One of these days, Marshall knew, he would make like an old fart—no, he’d be an old fart—and go on about the days before the supervolcano blew, and how there’d been so much of everything and it never snowed in L.A. And all the people under forty-five, the ones who’d grown up after the eruption—his half-sister and half-brother, for instance—would wish he’d shut the fuck up.
“Was he happy?” Kelly asked. Sure enough, she worried about Dad in ways that just never crossed Marshall’s mind. Wifey ways, whatever those were.
“Y’know, I think he was,” Marshall said. Had his own mother worried about his father in wifey ways? Much as he didn’t want to—he was still furious at Mom for walking out—he supposed she had. She’d been ready to bite nails in half when Mike Pitcavage got named chief instead of Dad. Yeah, and look how that turned out, Marshall thought.
“Cool!” Kelly sounded happy herself, happy because Dad was happy. That was pretty cool in and of itself. Then she found another question, a sly one: “What will your buds think when they find out you sold Playboy something?”
“It’s a ginormous check—I mean, it will be,” Marshall said. “They’ll like that. So will I.” And if anybody paid quick, it was likely to be the rabbit magazine. A lot of publishers seemed to like—or to need—to play catch-me-if-you-can before they finally coughed up cash. He went on, “Otherwise… I dunno. I mean, I don’t think any of ’em read it or anything. It’s not, like, the latest thing.”
“No, I guess not.” Kelly’s voice was dry. You could find much nastier babes in other magazines. And, when the power worked, online you could find anything anyone was weird or horny enough to imagine.
But hey, it was still a big market even if it wasn’t the latest thing. The best writers from all over the world—well, the English-speaking world—busted their balls to get into it. They were all after those juicy checks. Writers could be as greedy as anybody else when they got the chance, and Playboy was one of the few places that gave it to them.
Now one of those checks had fallen into Marshall’s lap. He shook his head. That wasn’t right. I earned that one, he thought.
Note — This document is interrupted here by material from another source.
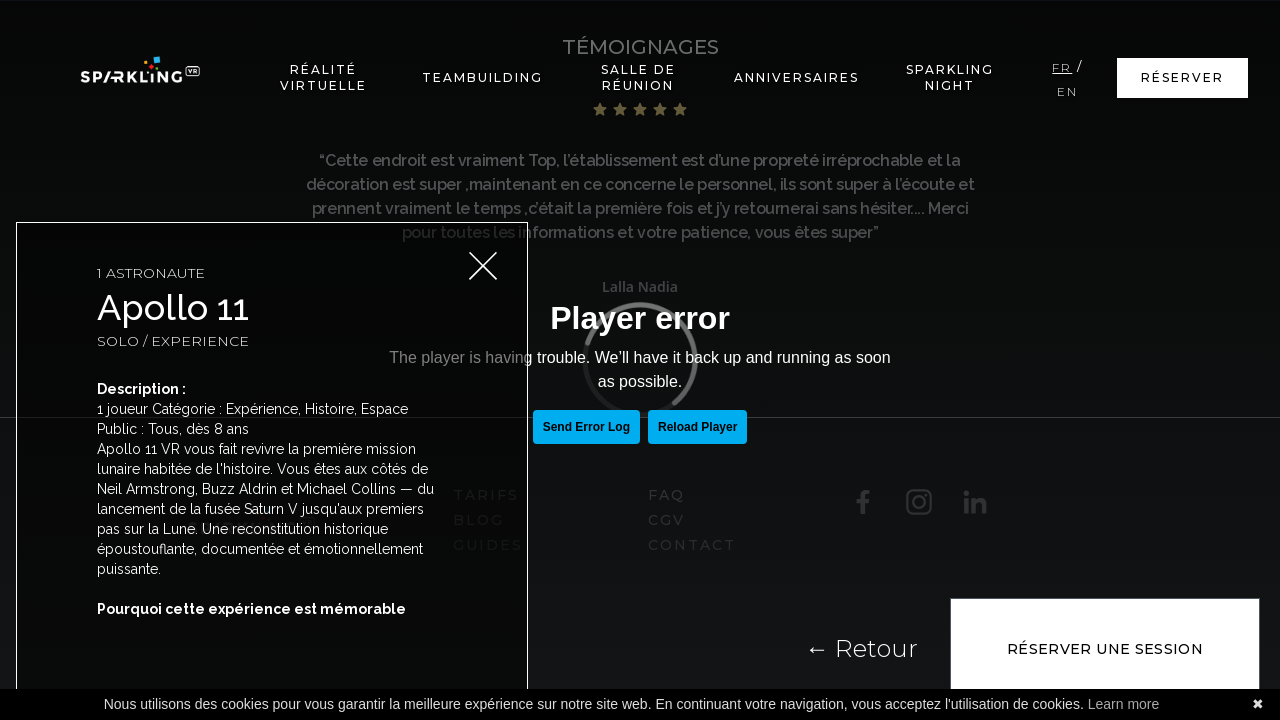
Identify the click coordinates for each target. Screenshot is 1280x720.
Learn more (1124, 704)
I wrote a story good enough so they pulled it out of the slush pile and bought it.
“Wow!” he said as that slowly sank in. “Maybe I really am gonna be a writer after all.”
“Maybe you are,” Kelly said. “What would be so funny about that?”
“Only everything,” Marshall answered. “I was just using creative writing for a major to keep from graduating as long as I could. I never would’ve submitted anything if Professor What’s-his-name—Bolger, that’s who he was—hadn’t made everybody in his dumb class do it. You could’ve knocked me over with a feather the first time somebody bought something.”
“Okay, you fell into it by accident,” Kelly said. “But once you found out you were good at it, why shouldn’t you take it as far as you can?”
“No reason… I guess. But if somebody’d told me Bolger would make us send our stuff out to an editor, I never would’ve signed up for his class.” Marshall shook his head again, this time in wonder. A slow smile spread across his face. How totally green would Vanessa turn when she found out?
Colin Ferguson and Gabe Sanchez pedaled toward the scene of the crime. Gabe puffed away while he did it. Other riders and people on the sidewalk stared at a guy smoking a cigarette while he rode a bike, as if Gabe cared what other people did.
“You know what we need on these goddamn things?” Sanchez said, shifting the cigarette to the side of his mouth, tough-guy style, so he wouldn’t have to lift a hand from the handlebars to take it out.
“Slaves to do the pedaling would be nice. I’m getting old.” Colin was joking, and then again he wasn’t. Gas shortages and astronomical prices had made pedicabs a popular way to get around for people who didn’t feel like hauling themselves from where they were to where they needed to be.